[Collection entries]

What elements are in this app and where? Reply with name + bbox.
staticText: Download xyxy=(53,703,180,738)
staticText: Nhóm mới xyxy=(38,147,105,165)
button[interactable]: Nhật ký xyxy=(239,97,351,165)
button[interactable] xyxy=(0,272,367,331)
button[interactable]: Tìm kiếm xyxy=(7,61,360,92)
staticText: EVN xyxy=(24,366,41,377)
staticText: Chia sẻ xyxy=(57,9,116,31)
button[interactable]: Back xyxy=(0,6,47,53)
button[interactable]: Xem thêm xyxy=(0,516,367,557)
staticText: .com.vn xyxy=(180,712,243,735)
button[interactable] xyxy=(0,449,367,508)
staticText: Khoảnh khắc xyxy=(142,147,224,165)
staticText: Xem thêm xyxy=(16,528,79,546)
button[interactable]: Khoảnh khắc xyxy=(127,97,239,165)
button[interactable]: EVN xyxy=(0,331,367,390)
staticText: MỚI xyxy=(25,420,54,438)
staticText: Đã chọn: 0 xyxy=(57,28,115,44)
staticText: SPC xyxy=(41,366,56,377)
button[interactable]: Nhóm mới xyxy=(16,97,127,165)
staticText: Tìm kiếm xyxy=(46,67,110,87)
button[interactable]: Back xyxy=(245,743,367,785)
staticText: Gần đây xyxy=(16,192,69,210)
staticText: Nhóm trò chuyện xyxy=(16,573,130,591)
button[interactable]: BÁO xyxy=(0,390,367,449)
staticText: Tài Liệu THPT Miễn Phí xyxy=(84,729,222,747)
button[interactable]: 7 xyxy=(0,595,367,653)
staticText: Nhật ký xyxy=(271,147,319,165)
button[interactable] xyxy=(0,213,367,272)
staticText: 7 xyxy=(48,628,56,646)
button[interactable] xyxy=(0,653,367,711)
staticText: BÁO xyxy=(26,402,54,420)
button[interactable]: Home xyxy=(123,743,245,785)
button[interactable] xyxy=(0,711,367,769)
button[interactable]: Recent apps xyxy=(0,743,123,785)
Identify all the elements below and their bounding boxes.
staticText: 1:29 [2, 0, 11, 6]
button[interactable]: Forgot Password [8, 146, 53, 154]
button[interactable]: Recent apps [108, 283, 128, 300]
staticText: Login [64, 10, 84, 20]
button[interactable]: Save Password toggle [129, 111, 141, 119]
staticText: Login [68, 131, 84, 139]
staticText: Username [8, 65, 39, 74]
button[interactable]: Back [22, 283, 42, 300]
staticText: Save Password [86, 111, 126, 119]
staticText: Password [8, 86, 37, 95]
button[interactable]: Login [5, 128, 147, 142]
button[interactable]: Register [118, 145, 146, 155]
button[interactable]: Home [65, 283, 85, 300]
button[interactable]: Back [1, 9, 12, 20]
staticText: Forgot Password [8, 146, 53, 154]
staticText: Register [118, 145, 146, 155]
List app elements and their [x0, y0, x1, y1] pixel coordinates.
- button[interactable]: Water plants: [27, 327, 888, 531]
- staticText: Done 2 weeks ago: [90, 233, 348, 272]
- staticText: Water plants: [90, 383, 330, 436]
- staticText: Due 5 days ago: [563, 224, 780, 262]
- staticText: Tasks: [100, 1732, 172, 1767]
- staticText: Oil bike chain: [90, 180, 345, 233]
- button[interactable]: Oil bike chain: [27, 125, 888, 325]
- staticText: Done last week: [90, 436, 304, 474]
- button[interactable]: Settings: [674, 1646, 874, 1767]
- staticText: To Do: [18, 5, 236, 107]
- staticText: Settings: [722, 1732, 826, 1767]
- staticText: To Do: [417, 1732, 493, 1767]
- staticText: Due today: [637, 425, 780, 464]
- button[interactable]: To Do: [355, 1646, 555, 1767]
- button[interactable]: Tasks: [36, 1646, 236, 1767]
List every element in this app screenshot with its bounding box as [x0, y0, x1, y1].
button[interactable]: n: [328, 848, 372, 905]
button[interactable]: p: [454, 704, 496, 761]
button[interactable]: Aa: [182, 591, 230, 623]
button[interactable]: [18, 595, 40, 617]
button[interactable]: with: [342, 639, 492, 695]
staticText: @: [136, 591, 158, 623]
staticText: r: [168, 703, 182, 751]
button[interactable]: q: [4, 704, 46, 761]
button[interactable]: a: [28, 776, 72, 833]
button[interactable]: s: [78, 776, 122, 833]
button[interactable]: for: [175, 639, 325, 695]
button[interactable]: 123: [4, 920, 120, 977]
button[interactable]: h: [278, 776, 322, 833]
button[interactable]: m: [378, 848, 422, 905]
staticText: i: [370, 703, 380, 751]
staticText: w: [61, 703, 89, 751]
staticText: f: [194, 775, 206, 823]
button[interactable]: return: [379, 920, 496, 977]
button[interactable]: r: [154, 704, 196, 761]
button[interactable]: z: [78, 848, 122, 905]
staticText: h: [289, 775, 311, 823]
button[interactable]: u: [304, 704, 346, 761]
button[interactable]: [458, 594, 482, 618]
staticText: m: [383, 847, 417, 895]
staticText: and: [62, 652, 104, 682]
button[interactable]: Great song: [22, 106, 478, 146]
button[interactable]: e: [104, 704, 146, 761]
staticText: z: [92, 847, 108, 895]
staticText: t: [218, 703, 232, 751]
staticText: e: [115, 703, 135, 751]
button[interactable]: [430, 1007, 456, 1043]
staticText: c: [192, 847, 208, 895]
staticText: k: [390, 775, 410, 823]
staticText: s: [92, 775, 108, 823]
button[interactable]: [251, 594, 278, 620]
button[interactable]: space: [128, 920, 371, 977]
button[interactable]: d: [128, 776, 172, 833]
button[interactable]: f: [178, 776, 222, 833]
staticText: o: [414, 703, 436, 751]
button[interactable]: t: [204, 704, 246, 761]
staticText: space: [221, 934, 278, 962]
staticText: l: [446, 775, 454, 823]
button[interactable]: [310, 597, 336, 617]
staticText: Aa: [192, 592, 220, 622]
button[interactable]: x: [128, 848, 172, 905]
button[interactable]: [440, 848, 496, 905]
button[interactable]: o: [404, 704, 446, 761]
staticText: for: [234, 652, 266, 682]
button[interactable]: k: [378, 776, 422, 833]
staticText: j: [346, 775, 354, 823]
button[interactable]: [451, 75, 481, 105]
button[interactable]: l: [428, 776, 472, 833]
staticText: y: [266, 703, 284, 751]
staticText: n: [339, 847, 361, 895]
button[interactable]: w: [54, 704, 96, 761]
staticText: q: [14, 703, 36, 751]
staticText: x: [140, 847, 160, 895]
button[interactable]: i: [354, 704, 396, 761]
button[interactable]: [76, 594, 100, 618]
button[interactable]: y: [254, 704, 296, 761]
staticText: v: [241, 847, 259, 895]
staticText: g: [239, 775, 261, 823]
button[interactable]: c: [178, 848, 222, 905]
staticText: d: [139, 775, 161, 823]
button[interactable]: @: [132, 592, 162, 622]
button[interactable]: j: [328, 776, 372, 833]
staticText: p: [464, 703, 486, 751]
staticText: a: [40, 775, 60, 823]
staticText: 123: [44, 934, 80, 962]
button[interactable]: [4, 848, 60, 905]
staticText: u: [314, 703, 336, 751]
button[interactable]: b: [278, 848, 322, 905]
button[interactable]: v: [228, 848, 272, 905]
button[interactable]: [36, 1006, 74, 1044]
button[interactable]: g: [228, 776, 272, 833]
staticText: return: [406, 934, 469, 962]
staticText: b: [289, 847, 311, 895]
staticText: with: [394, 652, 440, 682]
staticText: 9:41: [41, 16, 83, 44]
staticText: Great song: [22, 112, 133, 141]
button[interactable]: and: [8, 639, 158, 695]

ASSIGNED TASK:
Whenever a line above contains "Login", copy that line.

WRITTEN ANSWER:
staticText: Login [64, 10, 84, 20]
staticText: Login [68, 131, 84, 139]
button[interactable]: Login [5, 128, 147, 142]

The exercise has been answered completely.